Farmaci e dintorni
17 Novembre 2015Nei pazienti con epatite C sostenuta da virus di genotipo 3 è possibile ottenere tassi di guarigione che arrivano al 92 per cento grazie alla somministrazione combinata di daclatasvir, sofosbuvir e ribavirina. Il dato è stato ricavato dallo studio di fase IIIb Ally-3+ che ha previsto la somministrazione dei tre farmaci per 12 o 16 settimane raggiungendo tassi di risposta virologica sostenuta a 12 settimane dalla fine del trattamento, rispettivamente pari all'88% e al 92% nei pazienti con genotipo 3 e fibrosi avanzata o cirrosi del fegato.
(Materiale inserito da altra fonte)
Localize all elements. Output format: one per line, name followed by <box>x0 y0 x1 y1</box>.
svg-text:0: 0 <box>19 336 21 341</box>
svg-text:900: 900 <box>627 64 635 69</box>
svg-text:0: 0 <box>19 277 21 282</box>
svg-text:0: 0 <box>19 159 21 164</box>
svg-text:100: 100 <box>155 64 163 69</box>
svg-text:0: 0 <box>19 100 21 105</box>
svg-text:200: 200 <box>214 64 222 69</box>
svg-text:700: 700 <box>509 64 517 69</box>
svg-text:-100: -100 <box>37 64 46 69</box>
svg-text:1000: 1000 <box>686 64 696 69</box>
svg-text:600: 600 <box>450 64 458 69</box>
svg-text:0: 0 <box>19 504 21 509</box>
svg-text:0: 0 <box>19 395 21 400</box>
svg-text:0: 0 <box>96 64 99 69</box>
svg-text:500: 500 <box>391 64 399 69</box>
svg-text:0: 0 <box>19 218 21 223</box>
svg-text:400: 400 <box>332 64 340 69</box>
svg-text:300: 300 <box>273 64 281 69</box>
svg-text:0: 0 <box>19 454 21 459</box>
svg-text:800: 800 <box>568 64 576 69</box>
I risultati sono stati presentati a San Francisco durante il The Liver Meeting 2015, il congresso annuale dell'Associazione americana per lo studio delle malattie del fegato (American Association for the Study of the Liver Diseases, Aasld).
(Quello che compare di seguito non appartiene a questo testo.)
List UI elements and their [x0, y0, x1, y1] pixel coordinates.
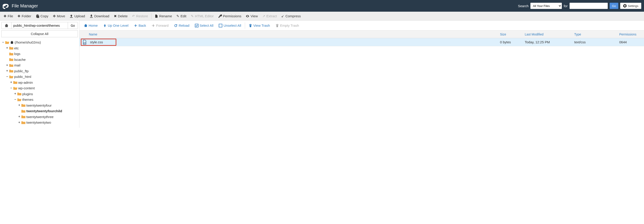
col-size[interactable]: Size: [500, 32, 525, 36]
tree-item-label: public_ftp: [14, 68, 28, 74]
back-button[interactable]: Back: [131, 22, 149, 29]
download-button[interactable]: Download: [87, 13, 112, 19]
arrow-left-icon: [134, 24, 138, 27]
copy-label: Copy: [40, 14, 48, 18]
up-one-level-button[interactable]: Up One Level: [100, 22, 131, 29]
move-button[interactable]: ✥Move: [51, 13, 68, 19]
folder-closed-icon: [22, 115, 26, 119]
folder-closed-icon: [17, 92, 22, 96]
toggle-icon[interactable]: +: [18, 103, 20, 108]
select-all-label: Select All: [200, 23, 214, 27]
permissions-button[interactable]: Permissions: [216, 13, 244, 19]
upload-button[interactable]: Upload: [67, 13, 87, 19]
app-title: File Manager: [12, 3, 38, 8]
collapse-all-button[interactable]: Collapse All: [1, 30, 78, 37]
folder-closed-icon: [22, 120, 26, 124]
path-input[interactable]: [12, 22, 68, 29]
tree-item[interactable]: +public_ftp: [2, 68, 79, 74]
edit-label: Edit: [180, 14, 186, 18]
new-folder-button[interactable]: ✚Folder: [15, 13, 34, 19]
tree-item[interactable]: +plugins: [2, 91, 79, 97]
toggle-icon[interactable]: +: [6, 63, 8, 68]
home-button[interactable]: Home: [81, 22, 100, 29]
tree-root-label: (/home/shu02ms): [15, 39, 41, 45]
reload-icon: [174, 24, 178, 27]
rename-button[interactable]: Rename: [152, 13, 174, 19]
tree-item-label: logs: [14, 51, 20, 57]
navigation-bar: Home Up One Level Back Forward Reload Se…: [80, 21, 644, 30]
empty-trash-label: Empty Trash: [280, 23, 299, 27]
view-trash-button[interactable]: View Trash: [246, 22, 273, 29]
tree-item-label: wp-admin: [18, 80, 33, 86]
trash-icon: [249, 24, 252, 27]
edit-button[interactable]: ✎Edit: [174, 13, 188, 19]
table-row[interactable]: style.css0 bytesToday, 12:25 PMtext/css0…: [80, 38, 644, 46]
toggle-icon[interactable]: −: [6, 74, 8, 80]
tree-item[interactable]: +twentytwentytwo: [2, 120, 79, 125]
tree-item-label: mail: [14, 62, 20, 68]
tree-item[interactable]: +twentytwentythree: [2, 114, 79, 120]
unselect-all-label: Unselect All: [224, 23, 241, 27]
search-scope-select[interactable]: All Your Files: [530, 3, 562, 9]
delete-button[interactable]: ✖Delete: [112, 13, 130, 19]
compress-button[interactable]: ↙Compress: [279, 13, 303, 19]
forward-button[interactable]: Forward: [149, 22, 171, 29]
tree-item[interactable]: lscache: [2, 57, 79, 63]
upload-label: Upload: [74, 14, 85, 18]
reload-button[interactable]: Reload: [171, 22, 192, 29]
html-editor-label: HTML Editor: [195, 14, 214, 18]
search-input[interactable]: [570, 3, 608, 9]
tree-item[interactable]: logs: [2, 51, 79, 57]
tree-item[interactable]: −themes: [2, 97, 79, 103]
app-header: File Manager Search All Your Files for G…: [0, 0, 644, 12]
toggle-icon[interactable]: −: [10, 86, 12, 91]
copy-button[interactable]: Copy: [34, 13, 51, 19]
toggle-icon[interactable]: −: [2, 40, 4, 45]
settings-button[interactable]: Settings: [620, 3, 641, 9]
unselect-all-button[interactable]: Unselect All: [216, 22, 244, 29]
path-bar: Go: [1, 22, 78, 29]
restore-button[interactable]: ↶Restore: [130, 13, 150, 19]
toggle-icon[interactable]: +: [10, 80, 12, 85]
tree-item[interactable]: −wp-content: [2, 85, 79, 91]
empty-trash-button[interactable]: Empty Trash: [273, 22, 302, 29]
tree-item[interactable]: +twentytwentyfour: [2, 103, 79, 109]
delete-label: Delete: [118, 14, 128, 18]
toggle-icon[interactable]: +: [14, 91, 16, 97]
new-file-button[interactable]: ✚File: [1, 13, 15, 19]
col-name[interactable]: Name: [80, 32, 500, 36]
toggle-icon[interactable]: +: [18, 120, 20, 125]
plus-icon: ✚: [4, 14, 6, 18]
square-icon: [219, 24, 222, 27]
select-all-button[interactable]: Select All: [192, 22, 216, 29]
toggle-icon[interactable]: +: [6, 68, 8, 74]
toggle-icon[interactable]: +: [6, 45, 8, 51]
search-go-button[interactable]: Go: [610, 3, 618, 9]
path-go-button[interactable]: Go: [68, 22, 78, 29]
toggle-icon[interactable]: +: [18, 114, 20, 119]
home-icon-button[interactable]: [2, 22, 12, 29]
compress-label: Compress: [285, 14, 300, 18]
col-permissions[interactable]: Permissions: [619, 32, 644, 36]
tree-item[interactable]: +etc: [2, 45, 79, 51]
col-type[interactable]: Type: [574, 32, 619, 36]
tree-item[interactable]: twentytwentyfourchild: [2, 108, 79, 114]
extract-label: Extract: [266, 14, 277, 18]
move-icon: ✥: [53, 14, 56, 18]
file-highlight-box: style.css: [81, 39, 116, 46]
tree-item[interactable]: −public_html: [2, 74, 79, 80]
extract-button[interactable]: ↗Extract: [260, 13, 279, 19]
tree-root[interactable]: − (/home/shu02ms): [2, 39, 79, 45]
tree-item[interactable]: +mail: [2, 62, 79, 68]
html-editor-button[interactable]: ✎HTML Editor: [188, 13, 216, 19]
view-button[interactable]: View: [244, 13, 260, 19]
file-size: 0 bytes: [500, 40, 525, 44]
back-label: Back: [138, 23, 146, 27]
tree-item[interactable]: +wp-admin: [2, 80, 79, 86]
col-modified[interactable]: Last Modified: [525, 32, 574, 36]
folder-closed-icon: [22, 103, 26, 107]
folder-open-icon: [13, 86, 17, 90]
plus-icon: ✚: [18, 14, 20, 18]
toggle-icon[interactable]: −: [14, 97, 16, 102]
file-modified: Today, 12:25 PM: [525, 40, 574, 44]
Il genotipo 3 è il secondo più diffuso al mondo ed è presente in 54,3 milioni di pazienti. È il più difficile da curare dal momento che presenta natura più aggressiva, essendo associato a una più veloce progressione della fibrosi epatica, a un maggior aumento della steatosi e a un più alto rischio di carcinoma epato-cellulare. Recenti studi hanno indicato che il rischio di cirrosi nei pazienti con Hcv genotipo 3 è superiore del 31% rispetto a quelli con Hcv genotipo 1. In totale, sono stati trattati 50 pazienti (24 pazienti per 12 settimane e 26 per 16 settimane). La maggioranza era costituita da pazienti di sesso maschile (80%), bianchi (98%) e precedentemente trattati (74%, di questi il 10% aveva avuto, dopo terapia con sofosbuvir + ribavirina, una ricaduta virologica); il 72% aveva cirrosi e il 52% un dosaggio di Rna Hcv di almeno 6 milioni UI/mL. Le caratteristiche basali erano comparabili nei due bracci.
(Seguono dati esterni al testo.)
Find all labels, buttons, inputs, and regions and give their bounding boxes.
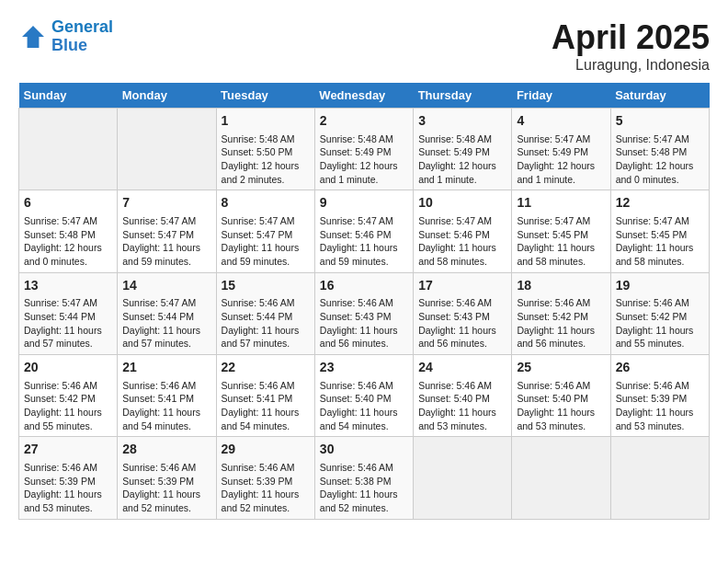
- calendar-cell: 27Sunrise: 5:46 AMSunset: 5:39 PMDayligh…: [19, 437, 118, 519]
- calendar-cell: 23Sunrise: 5:46 AMSunset: 5:40 PMDayligh…: [314, 355, 413, 437]
- calendar-cell: 4Sunrise: 5:47 AMSunset: 5:49 PMDaylight…: [512, 109, 610, 190]
- day-info: Sunrise: 5:47 AMSunset: 5:48 PMDaylight:…: [616, 133, 694, 185]
- calendar-week-row: 1Sunrise: 5:48 AMSunset: 5:50 PMDaylight…: [19, 109, 710, 190]
- day-info: Sunrise: 5:46 AMSunset: 5:41 PMDaylight:…: [222, 380, 300, 431]
- day-info: Sunrise: 5:47 AMSunset: 5:46 PMDaylight:…: [320, 215, 398, 267]
- day-info: Sunrise: 5:46 AMSunset: 5:42 PMDaylight:…: [616, 297, 694, 349]
- day-number: 26: [616, 359, 704, 377]
- calendar-cell: 10Sunrise: 5:47 AMSunset: 5:46 PMDayligh…: [414, 190, 512, 272]
- day-number: 29: [222, 441, 310, 459]
- header-sunday: Sunday: [19, 83, 118, 109]
- calendar-week-row: 13Sunrise: 5:47 AMSunset: 5:44 PMDayligh…: [19, 272, 710, 354]
- calendar-cell: [19, 109, 118, 190]
- day-number: 15: [222, 277, 310, 295]
- calendar-cell: 18Sunrise: 5:46 AMSunset: 5:42 PMDayligh…: [512, 272, 610, 354]
- calendar-cell: 20Sunrise: 5:46 AMSunset: 5:42 PMDayligh…: [19, 355, 118, 437]
- logo: General Blue: [18, 18, 113, 55]
- calendar-cell: 28Sunrise: 5:46 AMSunset: 5:39 PMDayligh…: [118, 437, 216, 519]
- day-number: 5: [616, 112, 704, 131]
- day-number: 18: [517, 277, 605, 295]
- day-number: 8: [222, 194, 310, 213]
- day-info: Sunrise: 5:47 AMSunset: 5:44 PMDaylight:…: [122, 297, 200, 349]
- calendar-cell: 1Sunrise: 5:48 AMSunset: 5:50 PMDaylight…: [216, 109, 314, 190]
- day-info: Sunrise: 5:46 AMSunset: 5:39 PMDaylight:…: [616, 380, 694, 431]
- logo-icon: [18, 22, 48, 52]
- page-subtitle: Luragung, Indonesia: [552, 57, 710, 74]
- calendar-cell: 30Sunrise: 5:46 AMSunset: 5:38 PMDayligh…: [314, 437, 413, 519]
- calendar-cell: 12Sunrise: 5:47 AMSunset: 5:45 PMDayligh…: [610, 190, 709, 272]
- day-number: 28: [122, 441, 210, 459]
- header-wednesday: Wednesday: [314, 83, 413, 109]
- calendar-week-row: 27Sunrise: 5:46 AMSunset: 5:39 PMDayligh…: [19, 437, 710, 519]
- day-info: Sunrise: 5:46 AMSunset: 5:41 PMDaylight:…: [122, 380, 200, 431]
- day-number: 12: [616, 194, 704, 213]
- day-number: 14: [122, 277, 210, 295]
- day-info: Sunrise: 5:48 AMSunset: 5:49 PMDaylight:…: [320, 133, 398, 185]
- day-number: 16: [320, 277, 408, 295]
- logo-line2: Blue: [51, 36, 87, 54]
- calendar-cell: 11Sunrise: 5:47 AMSunset: 5:45 PMDayligh…: [512, 190, 610, 272]
- calendar-cell: 14Sunrise: 5:47 AMSunset: 5:44 PMDayligh…: [118, 272, 216, 354]
- weekday-header-row: Sunday Monday Tuesday Wednesday Thursday…: [19, 83, 710, 109]
- calendar-cell: 29Sunrise: 5:46 AMSunset: 5:39 PMDayligh…: [216, 437, 314, 519]
- day-number: 3: [418, 112, 506, 131]
- day-number: 27: [24, 441, 112, 459]
- calendar-cell: 8Sunrise: 5:47 AMSunset: 5:47 PMDaylight…: [216, 190, 314, 272]
- calendar-cell: 5Sunrise: 5:47 AMSunset: 5:48 PMDaylight…: [610, 109, 709, 190]
- calendar-cell: 13Sunrise: 5:47 AMSunset: 5:44 PMDayligh…: [19, 272, 118, 354]
- day-info: Sunrise: 5:46 AMSunset: 5:43 PMDaylight:…: [320, 297, 398, 349]
- day-info: Sunrise: 5:46 AMSunset: 5:39 PMDaylight:…: [122, 462, 200, 513]
- calendar-cell: 2Sunrise: 5:48 AMSunset: 5:49 PMDaylight…: [314, 109, 413, 190]
- header-friday: Friday: [512, 83, 610, 109]
- svg-marker-0: [22, 26, 44, 48]
- day-info: Sunrise: 5:47 AMSunset: 5:46 PMDaylight:…: [418, 215, 496, 267]
- day-number: 21: [122, 359, 210, 377]
- page-title: April 2025: [552, 18, 710, 57]
- title-block: April 2025 Luragung, Indonesia: [552, 18, 710, 74]
- calendar-cell: 3Sunrise: 5:48 AMSunset: 5:49 PMDaylight…: [414, 109, 512, 190]
- logo-text: General Blue: [51, 18, 113, 55]
- day-number: 2: [320, 112, 408, 131]
- day-number: 10: [418, 194, 506, 213]
- day-info: Sunrise: 5:47 AMSunset: 5:47 PMDaylight:…: [122, 215, 200, 267]
- calendar-cell: 22Sunrise: 5:46 AMSunset: 5:41 PMDayligh…: [216, 355, 314, 437]
- header-tuesday: Tuesday: [216, 83, 314, 109]
- calendar-cell: 6Sunrise: 5:47 AMSunset: 5:48 PMDaylight…: [19, 190, 118, 272]
- logo-line1: General: [51, 17, 113, 36]
- calendar-cell: 17Sunrise: 5:46 AMSunset: 5:43 PMDayligh…: [414, 272, 512, 354]
- day-number: 30: [320, 441, 408, 459]
- day-number: 25: [517, 359, 605, 377]
- day-info: Sunrise: 5:46 AMSunset: 5:44 PMDaylight:…: [222, 297, 300, 349]
- calendar-cell: 7Sunrise: 5:47 AMSunset: 5:47 PMDaylight…: [118, 190, 216, 272]
- day-number: 7: [122, 194, 210, 213]
- day-number: 9: [320, 194, 408, 213]
- calendar-cell: 16Sunrise: 5:46 AMSunset: 5:43 PMDayligh…: [314, 272, 413, 354]
- header-thursday: Thursday: [414, 83, 512, 109]
- calendar-table: Sunday Monday Tuesday Wednesday Thursday…: [18, 83, 710, 520]
- calendar-cell: [414, 437, 512, 519]
- day-info: Sunrise: 5:46 AMSunset: 5:42 PMDaylight:…: [24, 380, 102, 431]
- day-number: 17: [418, 277, 506, 295]
- day-info: Sunrise: 5:46 AMSunset: 5:40 PMDaylight:…: [320, 380, 398, 431]
- calendar-cell: 19Sunrise: 5:46 AMSunset: 5:42 PMDayligh…: [610, 272, 709, 354]
- day-info: Sunrise: 5:46 AMSunset: 5:38 PMDaylight:…: [320, 462, 398, 513]
- day-number: 11: [517, 194, 605, 213]
- calendar-cell: 21Sunrise: 5:46 AMSunset: 5:41 PMDayligh…: [118, 355, 216, 437]
- header-monday: Monday: [118, 83, 216, 109]
- day-info: Sunrise: 5:47 AMSunset: 5:48 PMDaylight:…: [24, 215, 102, 267]
- day-info: Sunrise: 5:46 AMSunset: 5:42 PMDaylight:…: [517, 297, 595, 349]
- day-info: Sunrise: 5:47 AMSunset: 5:45 PMDaylight:…: [517, 215, 595, 267]
- day-number: 1: [222, 112, 310, 131]
- day-number: 19: [616, 277, 704, 295]
- day-info: Sunrise: 5:46 AMSunset: 5:40 PMDaylight:…: [418, 380, 496, 431]
- calendar-cell: [610, 437, 709, 519]
- day-number: 22: [222, 359, 310, 377]
- calendar-cell: 15Sunrise: 5:46 AMSunset: 5:44 PMDayligh…: [216, 272, 314, 354]
- page-header: General Blue April 2025 Luragung, Indone…: [18, 18, 710, 74]
- day-number: 13: [24, 277, 112, 295]
- day-info: Sunrise: 5:48 AMSunset: 5:49 PMDaylight:…: [418, 133, 496, 185]
- day-info: Sunrise: 5:47 AMSunset: 5:45 PMDaylight:…: [616, 215, 694, 267]
- calendar-week-row: 20Sunrise: 5:46 AMSunset: 5:42 PMDayligh…: [19, 355, 710, 437]
- day-info: Sunrise: 5:46 AMSunset: 5:39 PMDaylight:…: [24, 462, 102, 513]
- day-info: Sunrise: 5:47 AMSunset: 5:49 PMDaylight:…: [517, 133, 595, 185]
La terapia combinata ha dimostrato di possedere un buon profilo di sicurezza. La somministrazione non ha infatti subito interruzioni per eventi avversi, lievi o severi correlati al trattamento. Quelli più frequenti sono stati insonnia (30%), affaticamento (26%) e cefalea (24%). Inoltre, ricadute virologiche si sono verificate in 4 pazienti (due nel braccio di 12 settimane e due in quello di 16). Nello studio è stato registrato un decesso non correlato al trattamento (nel braccio di 12 settimane).